Digital Challenges: Unlock the Escape Room

Project Key Action

This project related with these key action: Cooperation for innovation and the exchange of good practices

Project Action Type

This project related with this action type : School Exchange Partnerships

Project Call Year

This project’s Call Year is 2020

Project Topics

This project is related with these Project Topics: EU Citizenship, EU awareness and Democracy; ICT – new technologies – digital competences; Creativity and culture

Project Summary

Digital Challenges: Unlock the Escape Room! (DigiCh) is a project to foster mutual learnings on digital citizenship among six secondary schools from Spain, Turkey, Finland, Netherlands, Italy and Poland.

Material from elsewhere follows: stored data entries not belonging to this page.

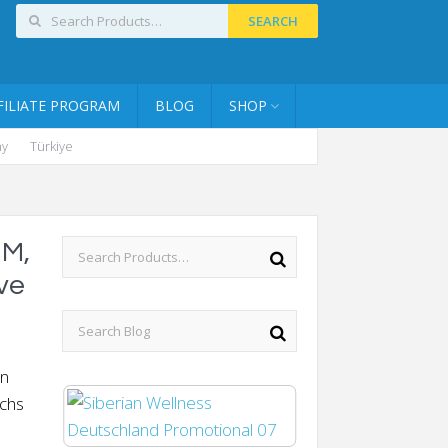
SEARCH
FILIATE PROGRAM
BLOG
SHOP
ny
Türkiye
UM,
ve
on
echs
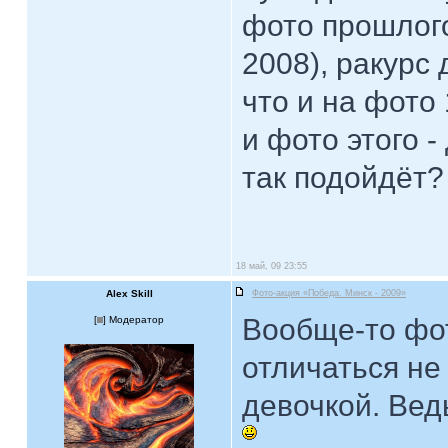
фото прошлого
2008), ракурс 
что и на фото 
и фото этого -
так подойдёт?
18 май, 09 23:55
Alex Skill
Фото-акция «Победа. Минск - 2009»
Вообще-то фо
[
] Модератор
отличаться не
девочкой. Вед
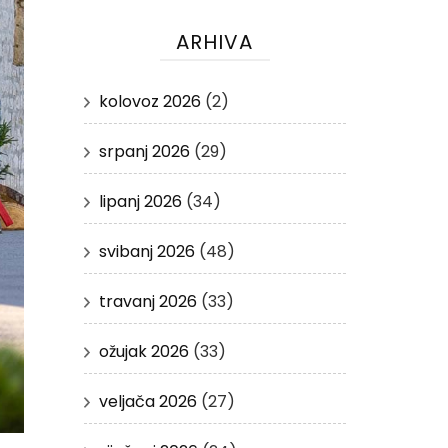
ARHIVA
kolovoz 2026
(2)
srpanj 2026
(29)
lipanj 2026
(34)
svibanj 2026
(48)
travanj 2026
(33)
ožujak 2026
(33)
veljača 2026
(27)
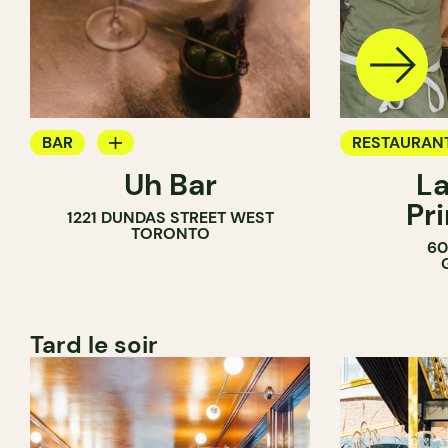
BAR
RESTAURAN
Uh Bar
La
BAR À COCKTAIL
Pr
1221 DUNDAS STREET WEST
TORONTO
60
Tard le soir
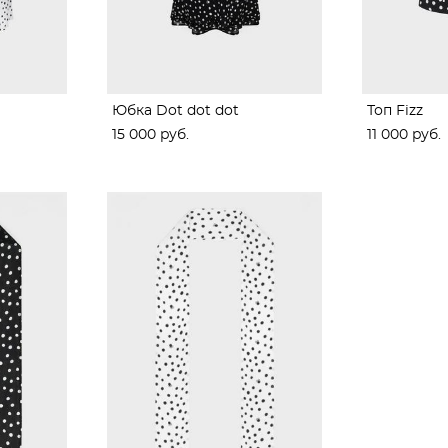
Юбка Dot dot dot
Топ Fizz
15 000 pуб.
11 000 pуб.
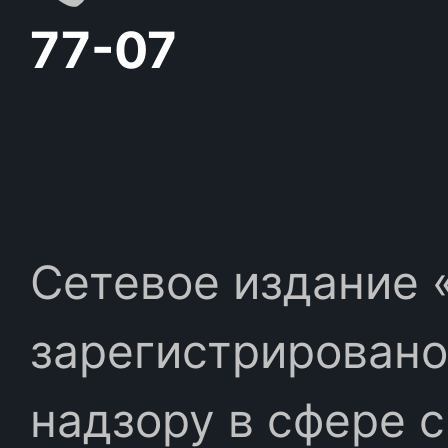
77-07
Сетевое издание «
зарегистрировано
надзору в сфере 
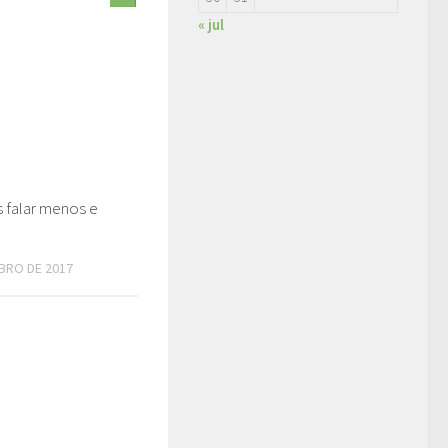
« jul
 falar menos e
BRO DE 2017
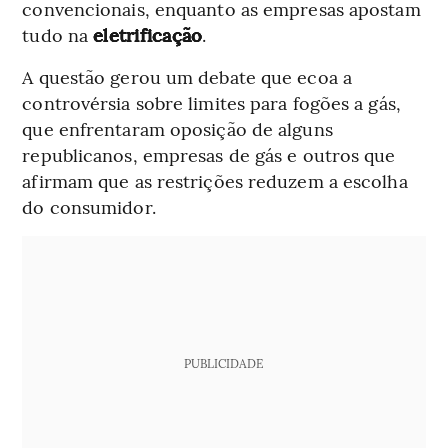
convencionais, enquanto as empresas apostam
tudo na
eletrificação
.
A questão gerou um debate que ecoa a
controvérsia sobre limites para fogões a gás,
que enfrentaram oposição de alguns
republicanos, empresas de gás e outros que
afirmam que as restrições reduzem a escolha
do consumidor.
PUBLICIDADE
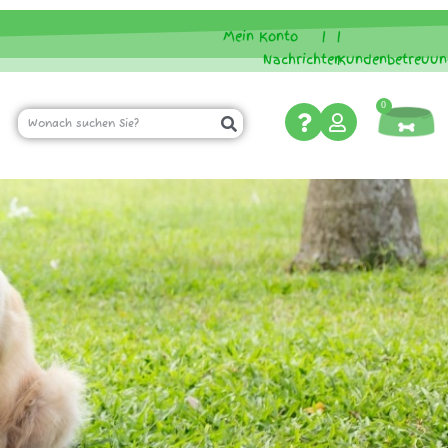
Mein Konto
|
|
Nachrichten
Kundenbetreuun
0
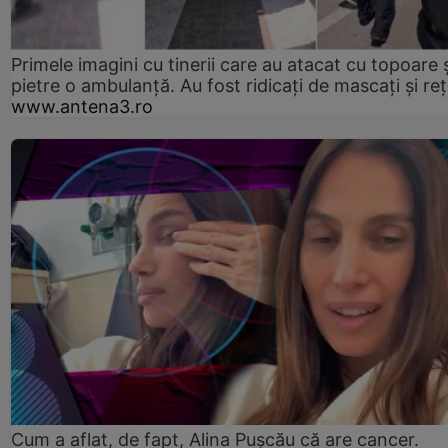
Primele imagini cu tinerii care au atacat cu topoare ș
pietre o ambulanță. Au fost ridicați de mascați și reț
www.antena3.ro
Cum a aflat, de fapt, Alina Pușcău că are cancer.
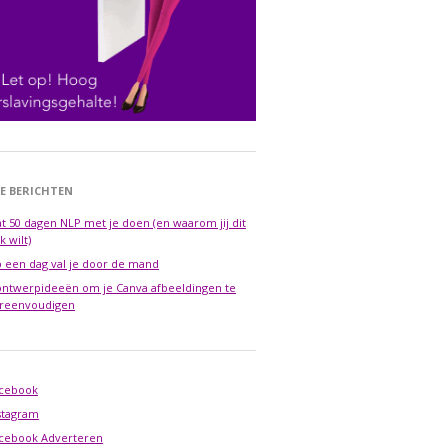
E BERICHTEN
t 50 dagen NLP met je doen (en waarom jij dit
k wilt)
 een dag val je door de mand
ontwerpideeën om je Canva afbeeldingen te
reenvoudigen
cebook
stagram
cebook Adverteren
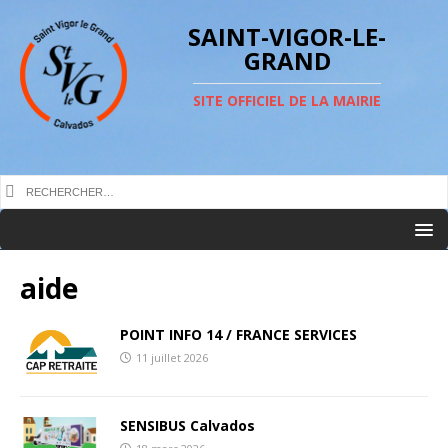
SAINT-VIGOR-LE-
GRAND
SITE OFFICIEL DE LA MAIRIE
aide
POINT INFO 14 / FRANCE SERVICES
11 juillet 2026
SENSIBUS Calvados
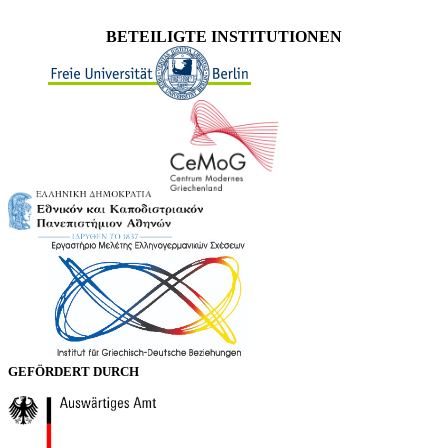
BETEILIGTE INSTITUTIONEN
GEFÖRDERT DURCH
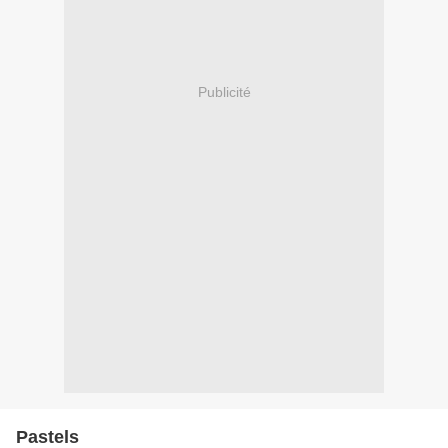
Publicité
Pastels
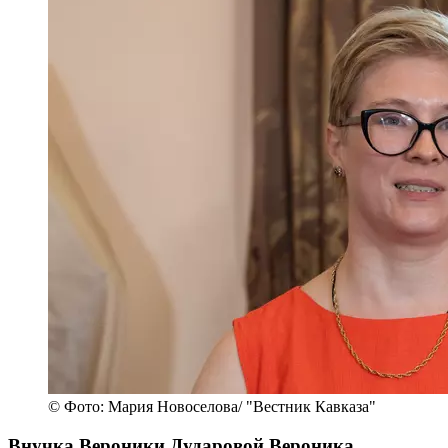
© Фото: Мария Новоселова/ "Вестник Кавказа"
Внучка Вероники Дударовой Вероника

We tackle a common issue: rapid evolution of technology makes learning methodologies and teacher training obsolete quickly, and inclusion has a rising digital dimension. There are few pedagogical resources to support digital citizenship classroom practice, so grassroots attempts are usually the only, limited way and teachers need to proactively build their own capacities. An added issue is that none of our educational systems provide in teacher’s provisions a cross-border dimension even its global features, or keep pace with developing new technologies. Some pupils are more often engaged in “progressive” uses of technology involving collaborative and inquiry-based activities, while some others receive more traditional practice or drilling on devices.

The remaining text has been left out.